Using the records that appear below, write out exactly the lines from the one with "Sportbekleidungsindustrie in Wels-Land" through the one with "29 May 2011 (94, 622)", keeping both end lines.

+ + +

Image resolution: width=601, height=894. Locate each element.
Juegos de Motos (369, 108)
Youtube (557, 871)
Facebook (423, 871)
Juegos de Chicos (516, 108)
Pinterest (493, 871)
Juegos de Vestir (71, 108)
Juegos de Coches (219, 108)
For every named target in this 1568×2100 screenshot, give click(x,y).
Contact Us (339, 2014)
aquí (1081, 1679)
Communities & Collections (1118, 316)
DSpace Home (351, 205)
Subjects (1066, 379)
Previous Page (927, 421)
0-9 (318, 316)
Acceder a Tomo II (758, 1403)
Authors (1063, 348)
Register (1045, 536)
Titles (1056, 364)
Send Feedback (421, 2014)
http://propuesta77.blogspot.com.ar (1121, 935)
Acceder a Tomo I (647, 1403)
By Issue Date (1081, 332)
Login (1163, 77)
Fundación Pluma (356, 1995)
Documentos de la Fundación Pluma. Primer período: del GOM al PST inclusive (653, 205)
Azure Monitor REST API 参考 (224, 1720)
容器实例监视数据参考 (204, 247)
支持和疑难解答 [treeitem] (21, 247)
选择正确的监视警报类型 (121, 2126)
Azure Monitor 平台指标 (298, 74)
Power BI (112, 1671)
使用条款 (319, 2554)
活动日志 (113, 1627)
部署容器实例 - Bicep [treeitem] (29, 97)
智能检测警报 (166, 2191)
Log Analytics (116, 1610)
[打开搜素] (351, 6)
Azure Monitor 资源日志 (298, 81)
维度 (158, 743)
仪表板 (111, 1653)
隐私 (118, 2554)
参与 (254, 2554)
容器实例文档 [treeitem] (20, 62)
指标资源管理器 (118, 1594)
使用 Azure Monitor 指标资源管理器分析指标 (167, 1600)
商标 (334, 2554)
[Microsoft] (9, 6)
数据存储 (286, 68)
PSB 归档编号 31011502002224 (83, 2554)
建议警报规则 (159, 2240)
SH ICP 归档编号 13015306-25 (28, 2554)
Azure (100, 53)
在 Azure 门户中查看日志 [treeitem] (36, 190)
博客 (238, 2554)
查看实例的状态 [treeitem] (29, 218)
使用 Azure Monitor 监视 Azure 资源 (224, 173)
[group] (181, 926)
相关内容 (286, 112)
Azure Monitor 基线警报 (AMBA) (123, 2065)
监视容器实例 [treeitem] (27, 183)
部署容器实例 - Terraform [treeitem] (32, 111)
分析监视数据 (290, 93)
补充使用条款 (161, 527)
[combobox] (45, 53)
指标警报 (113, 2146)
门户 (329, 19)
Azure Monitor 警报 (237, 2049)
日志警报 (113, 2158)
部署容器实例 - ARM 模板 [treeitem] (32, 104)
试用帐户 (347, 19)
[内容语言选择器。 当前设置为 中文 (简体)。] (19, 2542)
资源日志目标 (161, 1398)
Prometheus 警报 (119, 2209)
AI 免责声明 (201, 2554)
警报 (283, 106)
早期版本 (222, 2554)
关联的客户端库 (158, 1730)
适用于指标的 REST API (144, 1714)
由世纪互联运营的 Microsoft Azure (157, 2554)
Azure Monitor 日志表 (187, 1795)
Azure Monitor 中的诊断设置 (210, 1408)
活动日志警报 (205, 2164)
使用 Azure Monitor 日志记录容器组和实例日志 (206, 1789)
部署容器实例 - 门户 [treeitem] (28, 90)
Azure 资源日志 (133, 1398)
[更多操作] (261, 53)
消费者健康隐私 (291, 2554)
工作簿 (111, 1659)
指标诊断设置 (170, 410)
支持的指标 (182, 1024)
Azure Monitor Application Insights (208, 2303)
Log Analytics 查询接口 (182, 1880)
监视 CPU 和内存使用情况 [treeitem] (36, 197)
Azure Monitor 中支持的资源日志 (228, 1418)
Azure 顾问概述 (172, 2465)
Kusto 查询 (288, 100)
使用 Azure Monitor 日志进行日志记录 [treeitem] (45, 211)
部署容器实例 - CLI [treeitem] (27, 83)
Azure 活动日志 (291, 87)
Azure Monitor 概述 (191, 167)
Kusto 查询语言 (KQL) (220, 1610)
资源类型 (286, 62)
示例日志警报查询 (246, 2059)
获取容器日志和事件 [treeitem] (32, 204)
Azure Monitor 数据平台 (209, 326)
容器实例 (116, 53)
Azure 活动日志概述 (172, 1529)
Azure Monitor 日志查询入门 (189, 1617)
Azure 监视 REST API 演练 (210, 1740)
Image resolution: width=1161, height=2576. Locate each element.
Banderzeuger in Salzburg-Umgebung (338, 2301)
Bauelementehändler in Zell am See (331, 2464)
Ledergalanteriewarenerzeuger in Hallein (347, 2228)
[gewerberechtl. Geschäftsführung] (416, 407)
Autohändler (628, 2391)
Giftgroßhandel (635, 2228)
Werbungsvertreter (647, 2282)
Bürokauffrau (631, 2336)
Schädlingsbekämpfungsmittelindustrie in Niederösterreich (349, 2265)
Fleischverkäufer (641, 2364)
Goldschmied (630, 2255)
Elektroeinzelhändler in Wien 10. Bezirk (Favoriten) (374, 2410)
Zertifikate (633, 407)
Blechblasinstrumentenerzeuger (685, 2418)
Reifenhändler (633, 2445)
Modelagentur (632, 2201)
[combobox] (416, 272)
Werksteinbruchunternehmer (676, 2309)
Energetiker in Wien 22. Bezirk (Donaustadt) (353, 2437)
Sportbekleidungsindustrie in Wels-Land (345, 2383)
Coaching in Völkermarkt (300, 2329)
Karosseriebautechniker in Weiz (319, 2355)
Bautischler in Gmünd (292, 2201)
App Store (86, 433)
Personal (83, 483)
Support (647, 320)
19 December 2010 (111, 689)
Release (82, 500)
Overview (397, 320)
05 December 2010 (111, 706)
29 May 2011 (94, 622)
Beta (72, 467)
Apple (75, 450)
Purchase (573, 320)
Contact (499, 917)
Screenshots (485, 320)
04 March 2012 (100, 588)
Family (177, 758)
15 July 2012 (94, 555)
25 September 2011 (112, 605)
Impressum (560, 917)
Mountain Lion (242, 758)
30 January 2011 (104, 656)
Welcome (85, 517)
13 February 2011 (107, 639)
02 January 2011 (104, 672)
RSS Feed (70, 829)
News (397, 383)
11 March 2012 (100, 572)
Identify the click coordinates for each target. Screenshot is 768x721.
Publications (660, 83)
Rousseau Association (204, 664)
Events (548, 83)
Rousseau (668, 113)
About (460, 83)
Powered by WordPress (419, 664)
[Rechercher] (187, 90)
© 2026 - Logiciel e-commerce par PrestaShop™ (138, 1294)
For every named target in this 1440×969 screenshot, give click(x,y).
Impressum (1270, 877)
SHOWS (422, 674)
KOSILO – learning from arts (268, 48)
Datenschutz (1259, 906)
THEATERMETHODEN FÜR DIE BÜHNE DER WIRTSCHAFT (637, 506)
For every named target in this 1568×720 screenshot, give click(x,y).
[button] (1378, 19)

+ + +

◆ Answer space ◆
Sportbekleidungsindustrie in Wels-Land (345, 2383)
Coaching in Völkermarkt (300, 2329)
Karosseriebautechniker in Weiz (319, 2355)
Bautischler in Gmünd (292, 2201)
App Store (86, 433)
Personal (83, 483)
Support (647, 320)
19 December 2010 (111, 689)
Release (82, 500)
Overview (397, 320)
05 December 2010 (111, 706)
29 May 2011 (94, 622)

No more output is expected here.